Certainly I read about Jewish people. As a young person, I was somewhat obsessed with the Holocaust and the formation of Israel. But I hadn't met many Jewish people.
Then we moved to South Florida, and the community college where I worked gave us the Jewish high holy days as holidays. Swell. I'm an ecumenical gal. As I went shopping for shoes, I did wonder about more traditional ways of celebrating the holiday. But I wasn't doing much religious celebrating of any kind.
Now, I've become a much more observant Lutheran. I've met a lot more people of different faiths. Always an ecumenical person, I've become ever more intrigued by the similarities and differences in world religions.
I like the idea of a day of atonement. As long as I get a chance to try again, I like remembering that I've fallen short.

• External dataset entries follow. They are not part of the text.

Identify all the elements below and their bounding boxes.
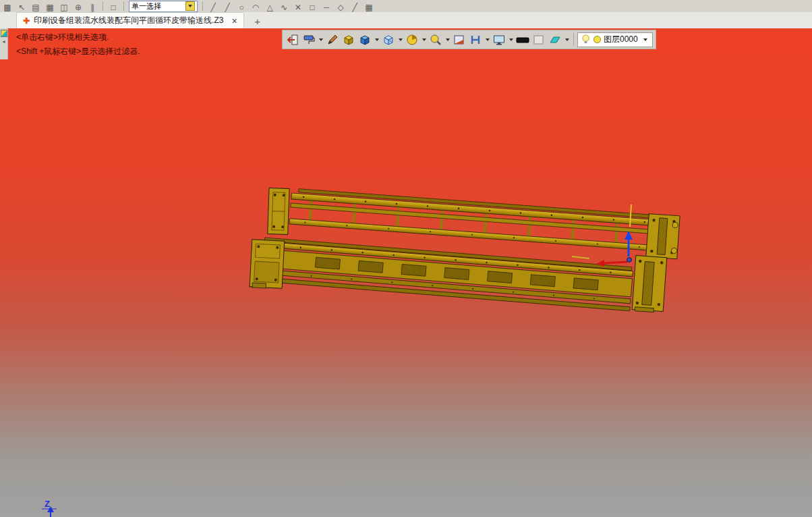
chevron-down-icon [188, 5, 192, 7]
zoom-icon[interactable] [428, 32, 443, 47]
zoom-dropdown[interactable] [444, 32, 451, 47]
layer-combo-value: 图层0000 [604, 34, 639, 45]
layer-combo-dropdown[interactable] [641, 34, 650, 45]
display-icon[interactable] [492, 32, 506, 47]
dash-icon[interactable]: ─ [321, 1, 332, 11]
slash-icon[interactable]: ╱ [208, 1, 219, 11]
new-tab-button[interactable]: + [250, 13, 266, 28]
wireframe-cube-dropdown[interactable] [397, 32, 403, 47]
half-section-dropdown[interactable] [484, 32, 490, 47]
combo-dropdown-button[interactable] [185, 1, 195, 11]
exit-environment-icon[interactable] [285, 32, 300, 47]
document-tab[interactable]: ✚ 印刷设备组装流水线装配车间平面循环皮带输送线.Z3 × [16, 12, 244, 28]
manager-panel-icon[interactable] [1, 30, 7, 37]
zw3d-window: ▩ ↖ ▤ ▦ ◫ ⊕ ∥ □ 单一选择 ╱ ╱ ○ ◠ △ ∿ ✕ □ ─ ◇… [0, 0, 812, 517]
document-icon: ✚ [23, 16, 30, 26]
main-toolbar: ▩ ↖ ▤ ▦ ◫ ⊕ ∥ □ 单一选择 ╱ ╱ ○ ◠ △ ∿ ✕ □ ─ ◇… [0, 0, 812, 13]
rotate-pie-icon[interactable] [405, 32, 419, 47]
model-canvas[interactable]: Z [0, 28, 812, 517]
layer-combo[interactable]: 图层0000 [577, 32, 653, 47]
display-dropdown[interactable] [508, 32, 514, 47]
list-icon[interactable]: ▤ [30, 1, 41, 11]
hint-line-2: <Shift +鼠标右键>显示选择过滤器. [16, 45, 140, 59]
box-tool-icon[interactable]: □ [307, 1, 318, 11]
columns-icon[interactable]: ◫ [59, 1, 69, 11]
prompt-hints: <单击右键>环境相关选项. <Shift +鼠标右键>显示选择过滤器. [16, 30, 140, 59]
triangle-icon[interactable]: △ [264, 1, 275, 11]
grid-icon[interactable]: ▩ [2, 1, 13, 11]
arc-icon[interactable]: ◠ [250, 1, 261, 11]
cursor-icon[interactable]: ↖ [16, 1, 27, 11]
sheet-icon[interactable] [548, 32, 562, 47]
delete-icon[interactable]: ✕ [293, 1, 303, 11]
panel2-icon[interactable]: ▦ [364, 1, 374, 11]
graphics-viewport[interactable]: ◂ <单击右键>环境相关选项. <Shift +鼠标右键>显示选择过滤器. [0, 28, 812, 517]
circle-icon[interactable]: ○ [236, 1, 247, 11]
manager-collapse-strip[interactable]: ◂ [0, 28, 8, 59]
half-section-icon[interactable] [468, 32, 483, 47]
tab-bar: ✚ 印刷设备组装流水线装配车间平面循环皮带输送线.Z3 × + [0, 12, 812, 29]
history-icon[interactable]: ⊕ [73, 1, 84, 11]
tab-close-icon[interactable]: × [231, 16, 237, 26]
axis-z-label: Z [45, 499, 50, 509]
wireframe-cube-icon[interactable] [381, 32, 396, 47]
selection-mode-value: 单一选择 [132, 1, 184, 11]
box-icon[interactable] [341, 32, 356, 47]
diamond-icon[interactable]: ◇ [335, 1, 346, 11]
render-mode-dropdown[interactable] [318, 32, 324, 47]
line-icon[interactable]: ╱ [222, 1, 233, 11]
hash-icon[interactable]: ∥ [87, 1, 98, 11]
slash2-icon[interactable]: ╱ [349, 1, 360, 11]
pencil-icon[interactable] [325, 32, 340, 47]
layer-bulb-icon[interactable] [581, 32, 591, 47]
toolbar-separator [103, 1, 103, 11]
selection-mode-combo[interactable]: 单一选择 [129, 1, 198, 12]
shaded-cube-icon[interactable] [357, 32, 372, 47]
panel-icon[interactable]: □ [108, 1, 119, 11]
shaded-cube-dropdown[interactable] [374, 32, 380, 47]
background-black-icon[interactable] [515, 32, 530, 47]
view-axis-indicator: Z [42, 499, 57, 517]
section-icon[interactable] [452, 32, 467, 47]
render-mode-icon[interactable] [301, 32, 316, 47]
layer-color-icon[interactable] [593, 32, 602, 47]
rotate-pie-dropdown[interactable] [421, 32, 427, 47]
color-swatch-icon[interactable] [531, 32, 546, 47]
hint-line-1: <单击右键>环境相关选项. [16, 30, 140, 45]
table-icon[interactable]: ▦ [45, 1, 55, 11]
toolbar-separator [123, 1, 124, 11]
document-tab-title: 印刷设备组装流水线装配车间平面循环皮带输送线.Z3 [34, 15, 223, 26]
conveyor-model[interactable] [250, 188, 680, 313]
toolbar-separator [573, 33, 574, 46]
sheet-dropdown[interactable] [564, 32, 570, 47]
view-toolbar: 图层0000 [282, 30, 656, 49]
collapse-arrow-icon[interactable]: ◂ [2, 39, 5, 45]
toolbar-separator [202, 1, 203, 11]
spline-icon[interactable]: ∿ [279, 1, 289, 11]
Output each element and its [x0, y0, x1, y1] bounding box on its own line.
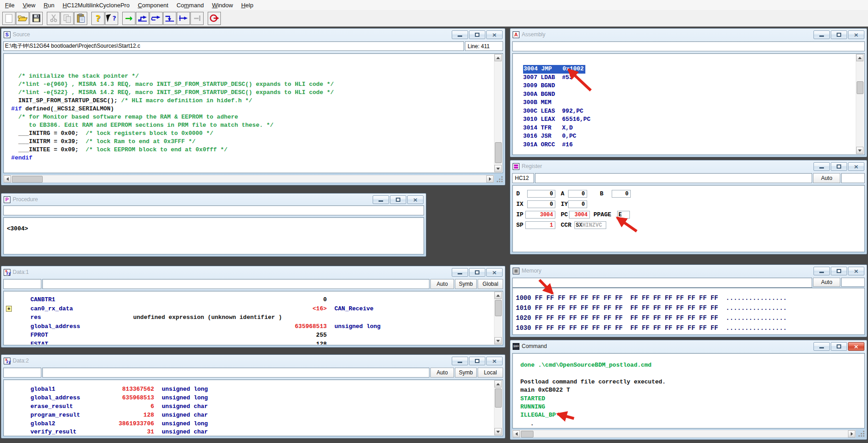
menu-item-run[interactable]: Run — [40, 1, 59, 10]
data1-titlebar[interactable]: xiy Data:1 × — [1, 266, 505, 278]
close-button[interactable]: × — [848, 30, 864, 39]
assembly-vertical-scrollbar[interactable] — [856, 54, 864, 154]
data1-symb-button[interactable]: Symb — [455, 279, 477, 289]
register-titlebar[interactable]: Register × — [510, 160, 867, 172]
register-value-sp[interactable]: 1 — [525, 221, 555, 229]
minimize-button[interactable] — [813, 342, 830, 351]
register-filter-input[interactable] — [535, 173, 812, 183]
command-horizontal-scrollbar[interactable] — [512, 430, 856, 438]
scroll-right-button[interactable] — [486, 175, 494, 183]
register-pane[interactable]: D 0 A 0 B 0 IX 0 IY 0 IP 3004 PC 3004 PP… — [512, 185, 865, 252]
menu-item-file[interactable]: File — [1, 1, 19, 10]
help-button[interactable]: ? — [91, 12, 105, 25]
menu-item-view[interactable]: View — [19, 1, 40, 10]
variable-value[interactable]: 0 — [127, 296, 327, 303]
scroll-up-button[interactable] — [494, 54, 502, 61]
variable-value[interactable]: 128 — [127, 341, 327, 344]
expand-icon[interactable]: + — [6, 306, 12, 312]
source-horizontal-scrollbar[interactable] — [3, 175, 494, 183]
close-button[interactable]: × — [486, 30, 503, 39]
close-button[interactable]: × — [407, 195, 424, 204]
close-button[interactable]: × — [848, 342, 864, 351]
variable-value[interactable]: 813367562 — [88, 386, 154, 393]
data2-vertical-scrollbar[interactable] — [494, 380, 502, 435]
maximize-button[interactable] — [831, 30, 847, 39]
close-button[interactable]: × — [486, 357, 503, 365]
data2-pane[interactable]: global1813367562unsigned longglobal_addr… — [3, 379, 503, 436]
data1-context-input[interactable] — [3, 279, 41, 289]
data2-titlebar[interactable]: xiy Data:2 × — [1, 355, 505, 367]
close-button[interactable]: × — [848, 267, 864, 275]
menu-item-hc12multilinkcyclonepro[interactable]: HC12MultilinkCyclonePro — [59, 1, 134, 10]
memory-auto-button[interactable]: Auto — [813, 278, 840, 287]
variable-value[interactable]: 128 — [88, 412, 154, 418]
save-button[interactable] — [30, 12, 43, 25]
register-value-pc[interactable]: 3004 — [569, 211, 590, 219]
register-value-d[interactable]: 0 — [527, 190, 555, 198]
menu-item-command[interactable]: Command — [172, 1, 208, 10]
menu-item-window[interactable]: Window — [208, 1, 237, 10]
register-auto-button[interactable]: Auto — [813, 173, 840, 183]
variable-value[interactable]: 6 — [88, 403, 154, 410]
scroll-thumb[interactable] — [521, 431, 534, 438]
minimize-button[interactable] — [452, 268, 468, 277]
step-out-button[interactable] — [150, 12, 163, 25]
scroll-down-button[interactable] — [856, 147, 863, 154]
memory-pane[interactable]: 1000 FF FF FF FF FF FF FF FF FF FF FF FF… — [512, 288, 865, 335]
variable-value[interactable]: <16> — [127, 305, 327, 312]
context-help-button[interactable]: ? — [105, 12, 118, 25]
assembly-step-button[interactable] — [177, 12, 190, 25]
scroll-up-button[interactable] — [494, 380, 502, 388]
scroll-down-button[interactable] — [494, 337, 502, 344]
scroll-thumb[interactable] — [495, 300, 502, 316]
source-vertical-scrollbar[interactable] — [494, 54, 502, 172]
data1-auto-button[interactable]: Auto — [430, 279, 454, 289]
register-value-ix[interactable]: 0 — [527, 200, 555, 208]
maximize-button[interactable] — [831, 342, 847, 351]
scroll-thumb[interactable] — [857, 81, 863, 94]
command-pane[interactable]: done .\cmd\OpenSourceBDM_postload.cmd Po… — [512, 353, 865, 428]
data1-global-button[interactable]: Global — [478, 279, 503, 289]
register-value-iy[interactable]: 0 — [568, 200, 587, 208]
scroll-left-button[interactable] — [513, 430, 520, 438]
data1-pane[interactable]: CANBTR10+can0_rx_data<16>CAN_Receiveresu… — [3, 291, 503, 345]
maximize-button[interactable] — [469, 268, 485, 277]
variable-value[interactable]: 3861933706 — [88, 420, 154, 427]
minimize-button[interactable] — [813, 30, 830, 39]
variable-value[interactable]: 255 — [127, 332, 327, 338]
assembly-titlebar[interactable]: A Assembly × — [510, 29, 867, 40]
memory-titlebar[interactable]: Memory × — [510, 265, 867, 277]
scroll-thumb[interactable] — [495, 388, 502, 408]
scroll-up-button[interactable] — [856, 54, 863, 61]
maximize-button[interactable] — [390, 195, 406, 204]
maximize-button[interactable] — [831, 267, 847, 275]
source-code-pane[interactable]: /* initialize the stack pointer */ /*lin… — [3, 53, 503, 173]
register-value-ccr[interactable]: SXHINZVC — [574, 221, 606, 229]
open-file-button[interactable] — [16, 12, 29, 25]
memory-address-input[interactable] — [512, 278, 812, 288]
minimize-button[interactable] — [813, 267, 830, 275]
data2-auto-button[interactable]: Auto — [430, 368, 454, 378]
source-path-input[interactable] — [3, 41, 464, 51]
maximize-button[interactable] — [469, 30, 485, 39]
assembly-code-pane[interactable]: 3004 JMP 0x10023007 LDAB #533009 BGND300… — [512, 53, 865, 155]
procedure-pane[interactable]: <3004> — [3, 217, 424, 254]
resize-grip[interactable] — [497, 177, 503, 183]
cut-button[interactable] — [47, 12, 60, 25]
register-value-ip[interactable]: 3004 — [525, 211, 555, 219]
procedure-filter-input[interactable] — [3, 205, 424, 215]
assembly-address-input[interactable] — [512, 41, 865, 51]
scroll-down-button[interactable] — [494, 428, 502, 435]
data2-filter-input[interactable] — [42, 368, 429, 378]
new-file-button[interactable] — [2, 12, 15, 25]
step-into-button[interactable] — [163, 12, 176, 25]
minimize-button[interactable] — [373, 195, 389, 204]
scroll-down-button[interactable] — [494, 165, 502, 172]
variable-value[interactable]: 31 — [88, 428, 154, 435]
data2-context-input[interactable] — [3, 368, 41, 378]
command-titlebar[interactable]: in> Command × — [510, 340, 867, 352]
menu-item-help[interactable]: Help — [237, 1, 258, 10]
data1-vertical-scrollbar[interactable] — [494, 292, 502, 344]
register-value-ppage[interactable]: E — [617, 211, 630, 219]
menu-item-component[interactable]: Component — [134, 1, 172, 10]
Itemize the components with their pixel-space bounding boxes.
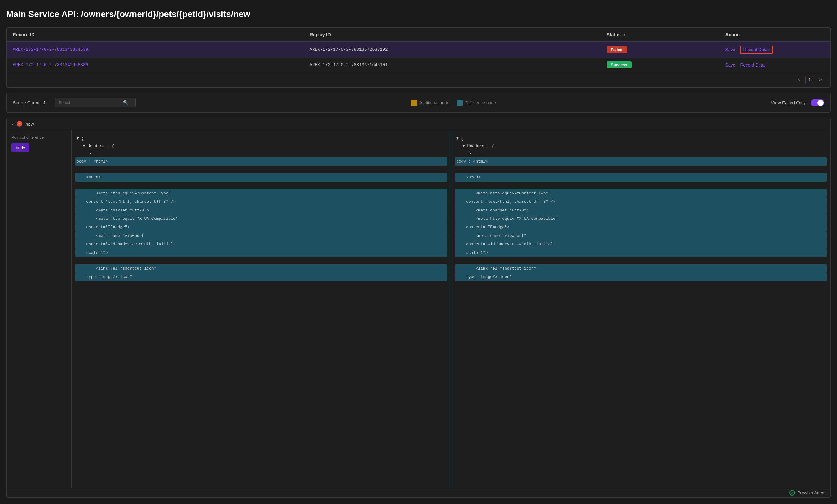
legend-additional: Additional node	[411, 100, 449, 106]
pagination: < 1 >	[6, 72, 831, 87]
code-line	[76, 257, 446, 264]
pod-title: Point of difference	[12, 135, 66, 139]
col-header-record-id: Record ID	[13, 32, 310, 37]
search-icon: 🔍	[123, 100, 128, 105]
browser-agent: ✓ Browser Agent	[789, 490, 825, 496]
diff-error-icon: ✕	[17, 121, 22, 127]
code-line: }	[76, 150, 446, 157]
action-cell-1: Save Record Detail	[725, 45, 824, 54]
code-line-highlighted: scale=1">	[75, 248, 447, 257]
code-line-highlighted: body : <html>	[75, 157, 447, 166]
view-failed-section: View Failed Only:	[771, 99, 824, 107]
code-line-highlighted: <meta http-equiv="X-UA-Compatible"	[75, 214, 447, 223]
table-row: AREX-172-17-0-2-7831343324639 AREX-172-1…	[6, 42, 831, 58]
code-line-highlighted: content="width=device-width, initial-	[75, 240, 447, 248]
next-page-button[interactable]: >	[817, 76, 824, 84]
controls-bar: Scene Count: 1 🔍 Additional node Differe…	[6, 93, 831, 113]
record-detail-button-1[interactable]: Record Detail	[740, 45, 772, 54]
scene-count-value: 1	[43, 100, 46, 105]
save-button-1[interactable]: Save	[725, 47, 735, 52]
page-title: Main Service API: /owners/{ownerId}/pets…	[6, 6, 831, 22]
code-line: ▼ Headers : {	[76, 143, 446, 150]
code-line	[76, 182, 446, 189]
code-line: ▼ {	[76, 135, 446, 143]
code-line-highlighted: content="width=device-width, initial-	[455, 240, 827, 248]
code-line: ▼ Headers : {	[456, 143, 825, 150]
code-line	[456, 257, 825, 264]
code-line-highlighted: type="image/x-icon"	[455, 273, 827, 281]
diff-header: ∨ ✕ new	[6, 118, 831, 130]
legend-additional-color	[411, 100, 417, 106]
record-id-cell-2[interactable]: AREX-172-17-0-2-7831342958336	[13, 62, 310, 68]
diff-section: ∨ ✕ new Point of difference body ▼ { ▼ H…	[6, 118, 831, 498]
replay-id-cell-2: AREX-172-17-0-2-78313671645101	[310, 62, 607, 68]
code-line-highlighted: <meta charset="utf-8">	[75, 206, 447, 214]
code-line-highlighted: content="text/html; charset=UTF-8" />	[455, 198, 827, 206]
toggle-knob	[818, 100, 824, 106]
col-header-replay-id: Replay ID	[310, 32, 607, 37]
code-line-highlighted: <meta name="viewport"	[75, 231, 447, 240]
code-line-highlighted: content="text/html; charset=UTF-8" />	[75, 198, 447, 206]
filter-icon[interactable]: ▼	[623, 33, 626, 37]
code-line-highlighted: <meta http-equiv="Content-Type"	[75, 189, 447, 198]
left-code-panel[interactable]: ▼ { ▼ Headers : { } body : <html> <head>…	[72, 130, 451, 488]
current-page: 1	[805, 76, 814, 84]
status-badge-success: Success	[607, 61, 631, 69]
action-cell-2: Save Record Detail	[725, 62, 824, 68]
code-line	[456, 182, 825, 189]
code-line-highlighted: scale=1">	[455, 248, 827, 257]
replay-id-cell-1: AREX-172-17-0-2-78313672638102	[310, 47, 607, 52]
table-row: AREX-172-17-0-2-7831342958336 AREX-172-1…	[6, 58, 831, 72]
col-header-status: Status ▼	[607, 32, 706, 37]
bottom-bar: ✓ Browser Agent	[6, 488, 831, 498]
browser-agent-label: Browser Agent	[797, 490, 825, 495]
code-line	[456, 166, 825, 173]
code-line-highlighted: <link rel="shortcut icon"	[455, 264, 827, 273]
pod-sidebar: Point of difference body	[6, 130, 72, 488]
col-header-action: Action	[725, 32, 824, 37]
table-header: Record ID Replay ID Status ▼ Action	[6, 27, 831, 42]
pod-item-body[interactable]: body	[12, 143, 30, 152]
legend-difference: Difference node	[457, 100, 496, 106]
code-line: ▼ {	[456, 135, 825, 143]
right-code-panel[interactable]: ▼ { ▼ Headers : { } body : <html> <head>…	[451, 130, 831, 488]
save-button-2[interactable]: Save	[725, 62, 735, 68]
agent-status-icon: ✓	[789, 490, 795, 496]
prev-page-button[interactable]: <	[795, 76, 803, 84]
status-cell-2: Success	[607, 61, 706, 69]
table-section: Record ID Replay ID Status ▼ Action AREX…	[6, 27, 831, 88]
code-line-highlighted: type="image/x-icon"	[75, 273, 447, 281]
status-badge-failed: Failed	[607, 46, 627, 53]
code-panels: ▼ { ▼ Headers : { } body : <html> <head>…	[72, 130, 831, 488]
record-detail-button-2[interactable]: Record Detail	[740, 62, 766, 68]
diff-label: new	[25, 122, 34, 127]
record-id-cell-1[interactable]: AREX-172-17-0-2-7831343324639	[13, 47, 310, 52]
code-line	[76, 166, 446, 173]
scene-count: Scene Count: 1	[13, 100, 46, 105]
code-line-highlighted: <meta http-equiv="X-UA-Compatible"	[455, 214, 827, 223]
code-line: }	[456, 150, 825, 157]
search-box: 🔍	[55, 98, 136, 108]
code-line-highlighted: body : <html>	[455, 157, 827, 166]
code-line-highlighted: <meta name="viewport"	[455, 231, 827, 240]
code-line-highlighted: <meta http-equiv="Content-Type"	[455, 189, 827, 198]
code-line-highlighted: <link rel="shortcut icon"	[75, 264, 447, 273]
view-failed-toggle[interactable]	[811, 99, 824, 107]
main-container: Main Service API: /owners/{ownerId}/pets…	[0, 0, 837, 504]
collapse-icon[interactable]: ∨	[12, 122, 14, 126]
code-line-highlighted: <meta charset="utf-8">	[455, 206, 827, 214]
legend-items: Additional node Difference node	[145, 100, 761, 106]
code-line-highlighted: content="IE=edge">	[455, 223, 827, 231]
search-input[interactable]	[58, 100, 121, 105]
status-cell-1: Failed	[607, 46, 706, 53]
code-line-highlighted: content="IE=edge">	[75, 223, 447, 231]
legend-difference-color	[457, 100, 463, 106]
diff-body: Point of difference body ▼ { ▼ Headers :…	[6, 130, 831, 488]
code-line-highlighted: <head>	[75, 173, 447, 182]
code-line-highlighted: <head>	[455, 173, 827, 182]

Sure, there are days when I'd like to just throw in the towel. How much easier it would be to live alone, to never have to realize that I'm still far away from being the partner I wish I could be. I get tired of trying to be a better leader at work. It's hard work being a friend.
But it's worth it.
So today, as the sun sets, I'll ask for forgiveness from God for all the ways I've fallen short as a human. It would probably be a good day to end every day.
And tomorrow, I'll wake up and ask for help as I try to be the best human I can be. I do try to remember that prayer every morning. I'm ready for transformation, even though the work that gets me there can be painful.
but bestows favor on the humble
1 year ago
2 comments:
What a lovely reflection and meditation this post is. Thank you for writing it.
I try to remember, before bed each night, to take stock of my self and my soul and my day and to ask for God's help in fixing where I've gone wrong. But I don't always manage it. I'm grateful to have one day each year when I can totally dedicate myself to this work -- as of sundown tonight there's nothing I'm "supposed" to be doing other than praying, singing, meditating, and connecting with God. What a blessing! :-)
Wishing you well on this day, and every day.
Thanks so much for your beautiful comment. I'm wishing all good things for you in this new year! And for us all: sweetness and corrected trajectories and good navigations.